### Exercise instructions
All lines from the one containing "abbreviation zone t" through the last line below must be duplicated exactly, with nothing outside that span.

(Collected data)
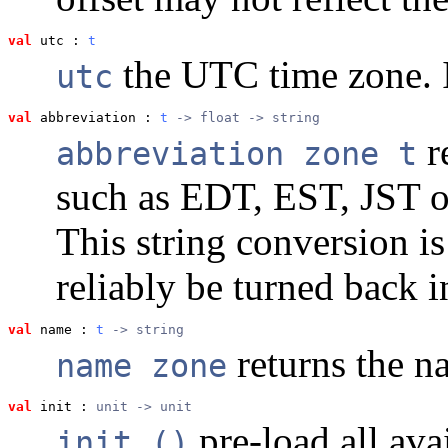
val
 utc
 : 
t
the UTC time zone. 
utc
val
 abbreviation
 : 
t
 -> float -> string
r
abbreviation zone t
such as EDT, EST, JST 
This string conversion i
reliably be turned back in
val
 name
 : 
t
 -> string
returns the n
name zone
val
 init
 : 
unit -> unit
pre-load all ava
init ()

### Answer box
abbreviation zone t
such as EDT, EST, JST 
This string conversion i
reliably be turned back in
val
 name
 : 
t
 -> string
returns the n
name zone
val
 init
 : 
unit -> unit
pre-load all ava
init ()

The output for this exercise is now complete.